La publicitada y finalmente desbaratada adecuación de las normas de valuación de inmuebles en el impuesto sobre los bienes personales habría provocado la dudosa satisfacción de convertir repentinamente a muchos propietarios en nuevos rico, con el consecuente galardón de pasar a ser flamantes contribuyentes de esta resistida herramienta tributaria.
El intento de modificación, en realidad, es sólo una muestra que reaviva la antigua discusión en torno a su valor como instrumento fiscal apropiado. Muchos capítulos se han destinado a evidenciar las flaquezas técnicas y estructurales de este impuesto altamente politizado y las razones que justifican largamente su desarraigo del sistema tributario. Entre otras debilidades, es un impuesto que puede menoscabar un concepto rector como el de capacidad contributiva al recaer sensiblemente sobre personas con activos importantes pero con un patrimonio nimio o incluso negativo, al impedir el cómputo de las deudas en su determinación (a excepción de ciertos pasivos vinculados exclusivamente con la casa habitación) y, asimismo, puede hacer desvanecer principios irrenunciables como el de equidad, al no contar con medios efectivos para evitar que la imposición termine afectando principalmente a los bienes registrables e inocultables cuando personas con idéntica capacidad de pago poseedoras de otros activos, teóricamente gravados, puedan distraerlos de los ojos fiscales.
Ciertamente, nunca ha pasado inadvertida la magra contribución que este impuesto ha acercado al erario desde su creación, pese a los reiterados intentos de remozamiento que tuvo durante sus veintidós años de vida. Es que las propias limitaciones intrínsecas tales como las vinculadas a la identificación de los bienes a ser objeto de imposición (propiedades sin título, dinero, alhajas y otros bienes suntuarios como algunos ejemplos), aquellas asociadas con una apropiada forma de valuación de los activos (subvaluación fiscal, obras de arte, etc) y las dificultades encontradas en el logro de una efectiva administración (en razón de la multiplicación de contribuyentes a ser fiscalizados) difícilmente podrían haber cooperado en generar una recaudación aceptable, en línea con una razonable aplicación del principio de economía que un tributo debería perseguir.

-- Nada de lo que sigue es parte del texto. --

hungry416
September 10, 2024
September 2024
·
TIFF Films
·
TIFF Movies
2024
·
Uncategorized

De haber prosperado la medida, el sorpresivo aunque sesgado reconocimiento que se habría dado a la inflación en materia impositiva, como una de las variables (al igual que la devaluación) para arribar al valor de mercado en la medición de los inmuebles, ya no como opción sino como obligación, se habría constituido en un parche decididamente recaudatorio, carente de sustento racional y disparador de innumerables situaciones lejanas a la justicia fiscal.

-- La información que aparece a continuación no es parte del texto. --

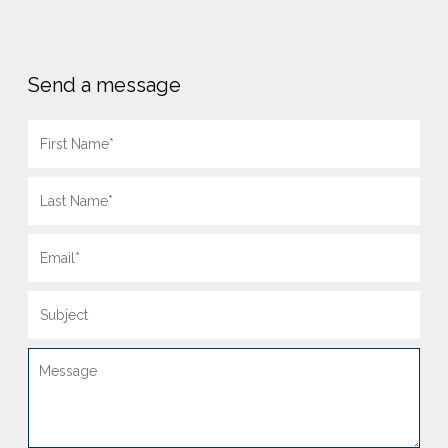
Send a message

Indudablemente, la búsqueda parcial y forzada de una mejor expresión de capacidad contributiva para los inmuebles habría confrontado con el evidente problema empírico de la definición acertada de la metodología de cálculo, por cuanto no puede desconocerse que los bienes en cuestión están ajenos a un mercado transparente que provea de claridad y objetividad en la cuantificación así como tampoco puede relativizarse la relevancia del poder de negociación en la fijación del precio. Estas limitaciones que son extensivas a otros bienes gravados podrían derivar en inequidades mayores a las actualmente presentes, que lejos de acercar posiciones con el principio de conveniencia o comodidad de pago contribuirían, seguramente, a agigantar la voluntad de enajenar tales activos, muy probablemente, al organismo encargado de efectuar la valuación...
Cualquier reforma que se plantee sobre el impuesto sobre los bienes personales no debería soslayar el diagnóstico global que lo erige como un tributo altamente criticado, desaconsejable técnicamente conforme a la literatura más confiable, en lugar de propugnar remedios puntuales de cuestionable eficacia. Sostenido sólo por el estímulo político frente al fracaso recaudatorio, la tendencia internacional es una referencia no menospreciable y didáctica que ilustra acerca de una creciente cantidad de naciones que han eliminado el impuesto de su sistema tributario y, escasamente, a muy pocos países que lo mantienen en su esquema, aunque sobre bases sustancialmente diferentes, todas afines con preservar seriamente la equidad y la capacidad contributiva.